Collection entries
>>>

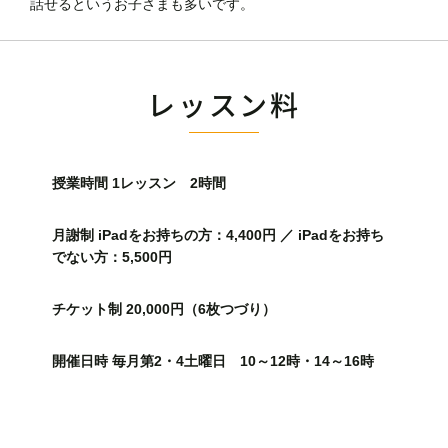
話せるというお子さまも多いです。
レッスン料
授業時間 1レッスン 2時間
月謝制 iPadをお持ちの方：4,400円 ／ iPadをお持ち
でない方：5,500円
チケット制 20,000円（6枚つづり）
開催日時 毎月第2・4土曜日 10～12時・14～16時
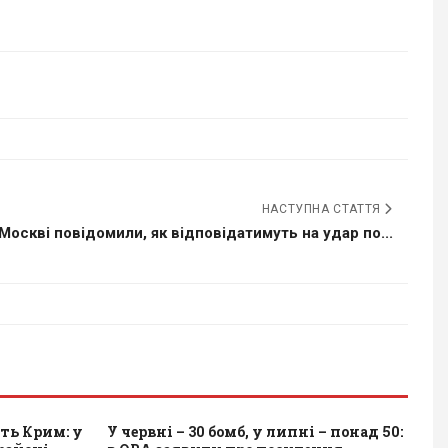
НАСТУПНА СТАТТЯ
 Москві повідомили, як відповідатимуть на удар по...
ть Крим: у
У червні – 30 бомб, у липні – понад 50:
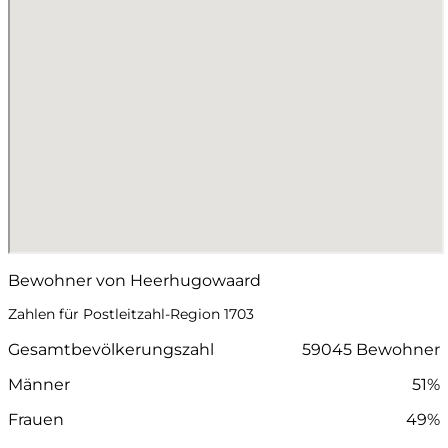
Bewohner von Heerhugowaard
Zahlen für Postleitzahl-Region 1703
Gesamtbevölkerungszahl
59045 Bewohner
Männer
51%
Frauen
49%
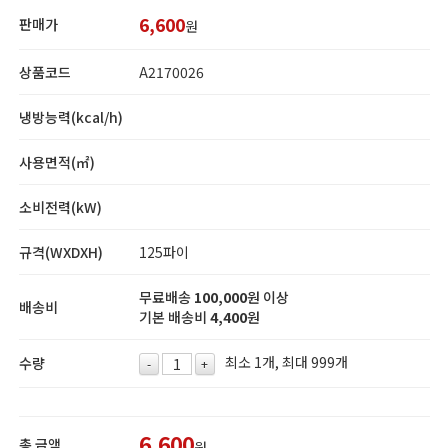
6,600
판매가
원
상품코드
A2170026
냉방능력(kcal/h)
사용면적(㎡)
소비전력(kW)
규격(WXDXH)
125파이
무료배송
100,000
원 이상
배송비
기본 배송비
4,400
원
최소 1개, 최대 999개
수량
-
+
6,600
총 금액
원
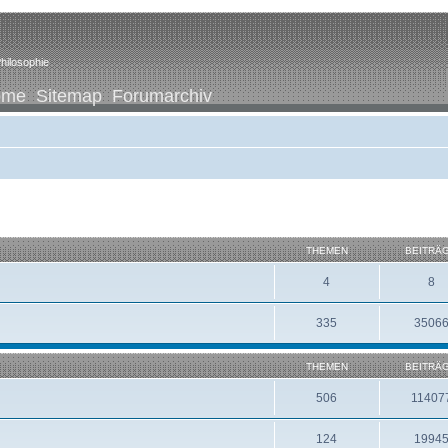
hilosophie
ome
Sitemap
Forumarchiv
THEMEN
BEITRÄ
4
8
335
3506
THEMEN
BEITRÄ
506
11407
124
1994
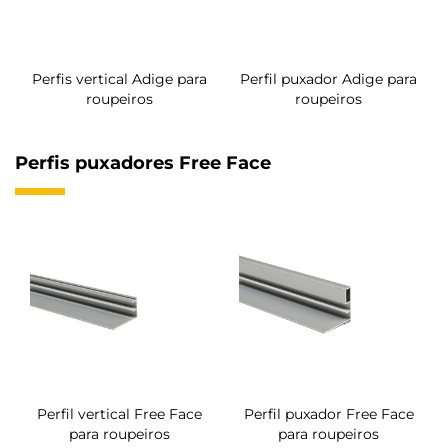
Perfis vertical Adige para
Perfil puxador Adige para
roupeiros
roupeiros
Perfis puxadores Free Face
Perfil vertical Free Face
Perfil puxador Free Face
para roupeiros
para roupeiros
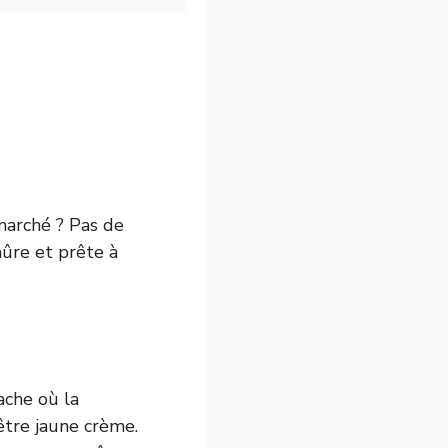
marché ? Pas de
mûre et prête à
ache où la
être jaune crème.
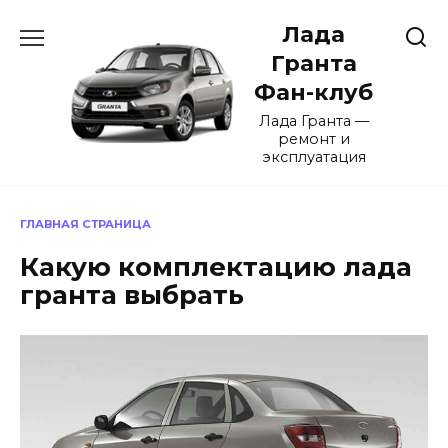
Перейти
Лада
к
содержанию
Гранта
Фан-клуб
Лада Гранта —
ремонт и
эксплуатация
ГЛАВНАЯ СТРАНИЦА
Какую комплектацию лада
гранта выбрать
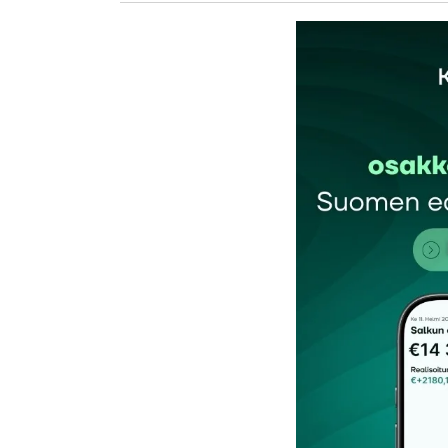
Sähköpostiosoitettasi ei julkaista.
Pakollis
Kommentti
*
Nimesi tai nimimerkkisi
*
Tilaa SalkunRakentajan uutiskirje
Lähetä kommentti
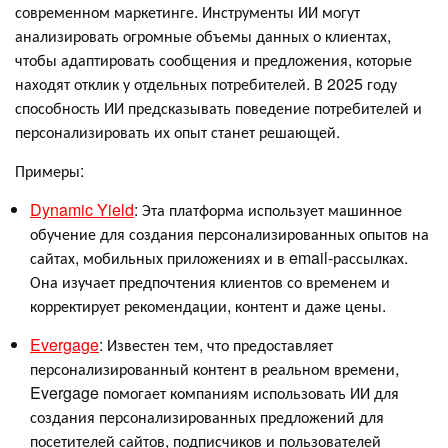
современном маркетинге. Инструменты ИИ могут
анализировать огромные объемы данных о клиентах,
чтобы адаптировать сообщения и предложения, которые
находят отклик у отдельных потребителей. В 2025 году
способность ИИ предсказывать поведение потребителей и
персонализировать их опыт станет решающей.
Примеры:
Dynamic Yield
: Эта платформа использует машинное
обучение для создания персонализированных опытов на
сайтах, мобильных приложениях и в email-рассылках.
Она изучает предпочтения клиентов со временем и
корректирует рекомендации, контент и даже цены.
Evergage
: Известен тем, что предоставляет
персонализированный контент в реальном времени,
Evergage помогает компаниям использовать ИИ для
создания персонализированных предложений для
посетителей сайтов, подписчиков и пользователей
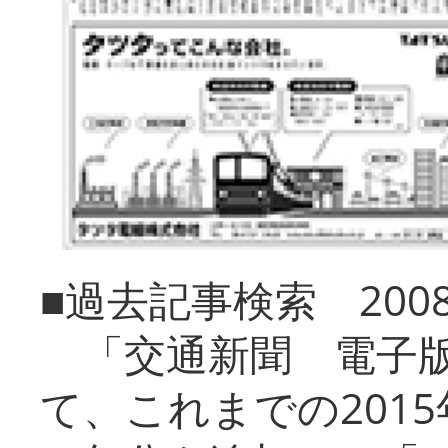
■過去記事検索 20
「交通新聞 電子版
て、これまでの201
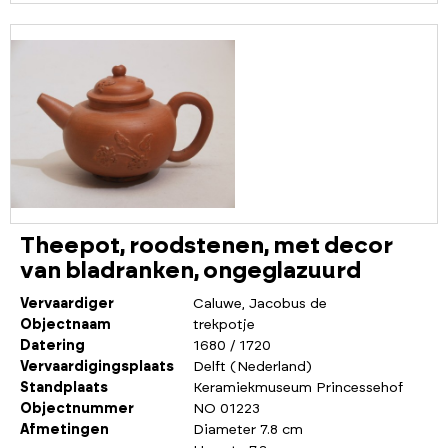
Theepot, roodstenen, met decor
van bladranken, ongeglazuurd
Vervaardiger
Caluwe, Jacobus de
Objectnaam
trekpotje
Datering
1680 / 1720
Vervaardigingsplaats
Delft (Nederland)
Standplaats
Keramiekmuseum Princessehof
Objectnummer
NO 01223
Afmetingen
Diameter 7.8 cm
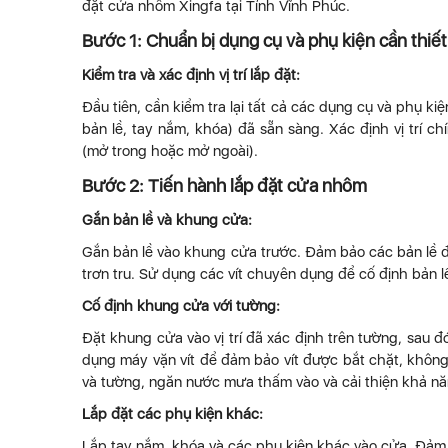
đặt cửa nhôm Xingfa tại Tỉnh Vĩnh Phúc.
Bước 1: Chuẩn bị dụng cụ và phụ kiện cần thiết
Kiểm tra và xác định vị trí lắp đặt:
Đầu tiên, cần kiểm tra lại tất cả các dụng cụ và phụ 
bản lề, tay nắm, khóa) đã sẵn sàng. Xác định vị trí 
(mở trong hoặc mở ngoài).
Bước 2: Tiến hành lắp đặt cửa nhôm
Gắn bản lề và khung cửa:
Gắn bản lề vào khung cửa trước. Đảm bảo các bản lề
trơn tru. Sử dụng các vít chuyên dụng để cố định bản 
Cố định khung cửa với tường:
Đặt khung cửa vào vị trí đã xác định trên tường, sau
dụng máy vặn vít để đảm bảo vít được bắt chặt, không 
và tường, ngăn nước mưa thấm vào và cải thiện khả nă
Lắp đặt các phụ kiện khác:
Lắp tay nắm, khóa và các phụ kiện khác vào cửa. Đảm 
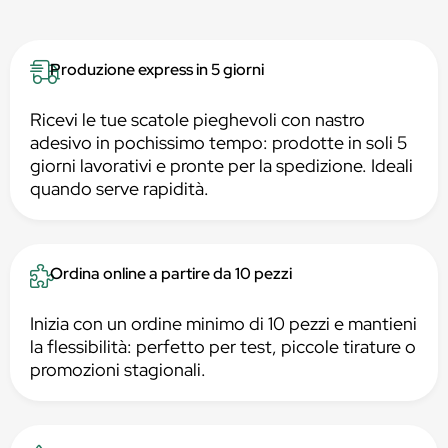
Produzione express in 5 giorni
Ricevi le tue scatole pieghevoli con nastro
adesivo in pochissimo tempo: prodotte in soli 5
giorni lavorativi e pronte per la spedizione. Ideali
quando serve rapidità.
Ordina online a partire da 10 pezzi
Inizia con un ordine minimo di 10 pezzi e mantieni
la flessibilità: perfetto per test, piccole tirature o
promozioni stagionali.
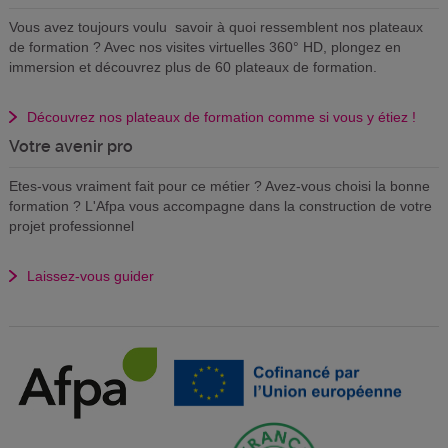
Vous avez toujours voulu savoir à quoi ressemblent nos plateaux
de formation ? Avec nos visites virtuelles 360° HD, plongez en
immersion et découvrez plus de 60 plateaux de formation.
Découvrez nos plateaux de formation comme si vous y étiez !
Votre avenir pro
Etes-vous vraiment fait pour ce métier ? Avez-vous choisi la bonne
formation ? L'Afpa vous accompagne dans la construction de votre
projet professionnel
Laissez-vous guider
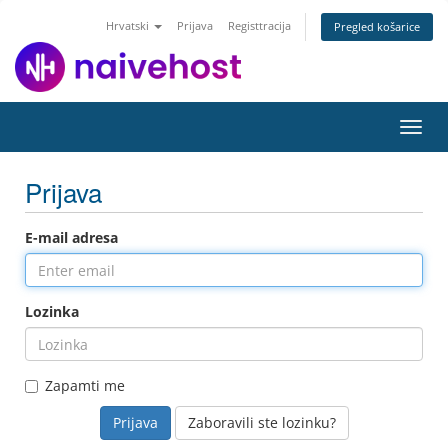
Hrvatski
Prijava
Registtracija
Pregled košarice
Toggl
navig
Prijava
E-mail adresa
Lozinka
Zapamti me
Zaboravili ste lozinku?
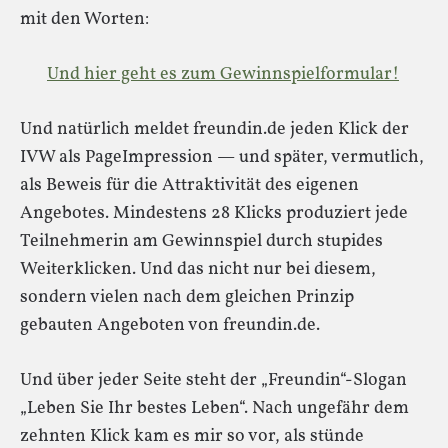
mit den Worten:
Und hier geht es zum Gewinnspielformular!
Und natürlich meldet freundin.de jeden Klick der
IVW als PageImpression — und später, vermutlich,
als Beweis für die Attraktivität des eigenen
Angebotes. Mindestens 28 Klicks produziert jede
Teilnehmerin am Gewinnspiel durch stupides
Weiterklicken. Und das nicht nur bei diesem,
sondern vielen nach dem gleichen Prinzip
gebauten Angeboten von freundin.de.
Und über jeder Seite steht der „Freundin“-Slogan
„Leben Sie Ihr bestes Leben“. Nach ungefähr dem
zehnten Klick kam es mir so vor, als stünde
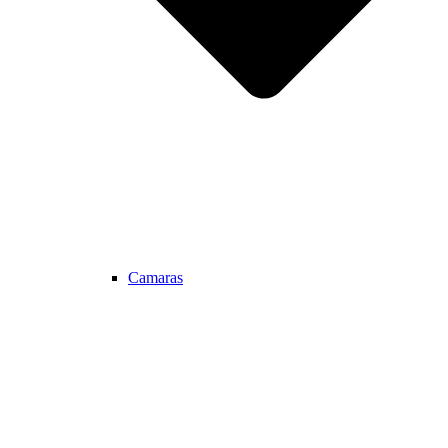
Camaras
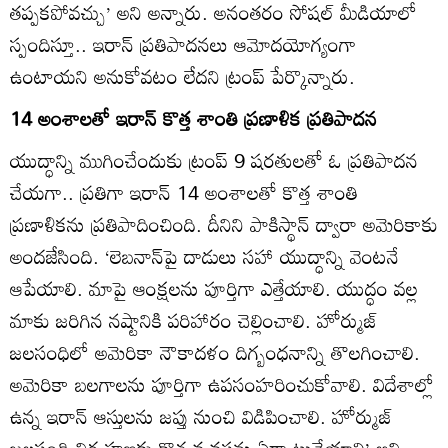
తప్పకపోవచ్చు’ అని అన్నారు. అనంతరం సోషల్‌ మీడియాలో
స్పందిస్తూ.. ఇరాన్‌ ప్రతిపాదనలు ఆమోదయోగ్యంగా
ఉంటాయని అనుకోవటం లేదని ట్రంప్‌ పేర్కొన్నారు.
14 అంశాలతో ఇరాన్‌ కొత్త శాంతి ప్రణాళిక ప్రతిపాదన
యుద్ధాన్ని ముగించేందుకు ట్రంప్‌ 9 షరతులతో ఓ ప్రతిపాదన
చేయగా.. ప్రతిగా ఇరాన్‌ 14 అంశాలతో కొత్త శాంతి
ప్రణాళికను ప్రతిపాదించింది. దీనిని పాకిస్థాన్‌ ద్వారా అమెరికాకు
అందజేసింది. ‘లెబనాన్‌పై దాడులు సహా యుద్ధాన్ని వెంటనే
ఆపేయాలి. మాపై ఆంక్షలను పూర్తిగా ఎత్తేయాలి. యుద్ధం వల్ల
మాకు జరిగిన నష్టానికి పరిహారం చెల్లించాలి. హోర్ముజ్‌
జలసంధిలో అమెరికా నౌకాదళం దిగ్బంధనాన్ని తొలగించాలి.
అమెరికా బలగాలను పూర్తిగా ఉపసంహరించుకోవాలి. విదేశాల్లో
ఉన్న ఇరాన్‌ ఆస్తులను జప్తు నుంచి విడిపించాలి. హోర్ముజ్‌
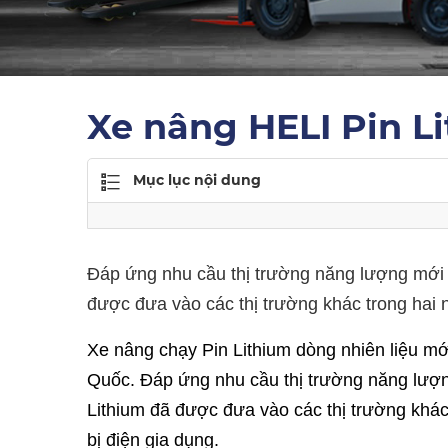
Xe nâng HELI Pin L
Mục lục nội dung
Đáp ứng nhu cầu thị trường năng lượng mới A
được đưa vào các thị trường khác trong hai
Xe nâng chạy Pin Lithium dòng nhiên liệu m
Quốc. Đáp ứng nhu cầu thị trường năng lượn
Lithium đã được đưa vào các thị trường khác
bị điện gia dụng.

<<<

### WHAT TO WORK ON
Leaving pictures out, output the lines of the data above from the one with "Angebotes. Mindestens 28" through the one with "అందజేసింది. ‘లెబనాన్‌పై దాడులు", word for word.

### SOLUTION TO THIS EXERCISE
Angebotes. Mindestens 28 Klicks produziert jede
Teilnehmerin am Gewinnspiel durch stupides
Weiterklicken. Und das nicht nur bei diesem,
sondern vielen nach dem gleichen Prinzip
gebauten Angeboten von freundin.de.
Und über jeder Seite steht der „Freundin“-Slogan
„Leben Sie Ihr bestes Leben“. Nach ungefähr dem
zehnten Klick kam es mir so vor, als stünde
Camaras
తప్పకపోవచ్చు’ అని అన్నారు. అనంతరం సోషల్‌ మీడియాలో
స్పందిస్తూ.. ఇరాన్‌ ప్రతిపాదనలు ఆమోదయోగ్యంగా
ఉంటాయని అనుకోవటం లేదని ట్రంప్‌ పేర్కొన్నారు.
14 అంశాలతో ఇరాన్‌ కొత్త శాంతి ప్రణాళిక ప్రతిపాదన
యుద్ధాన్ని ముగించేందుకు ట్రంప్‌ 9 షరతులతో ఓ ప్రతిపాదన
చేయగా.. ప్రతిగా ఇరాన్‌ 14 అంశాలతో కొత్త శాంతి
ప్రణాళికను ప్రతిపాదించింది. దీనిని పాకిస్థాన్‌ ద్వారా అమెరికాకు
అందజేసింది. ‘లెబనాన్‌పై దాడులు సహా యుద్ధాన్ని వెంటనే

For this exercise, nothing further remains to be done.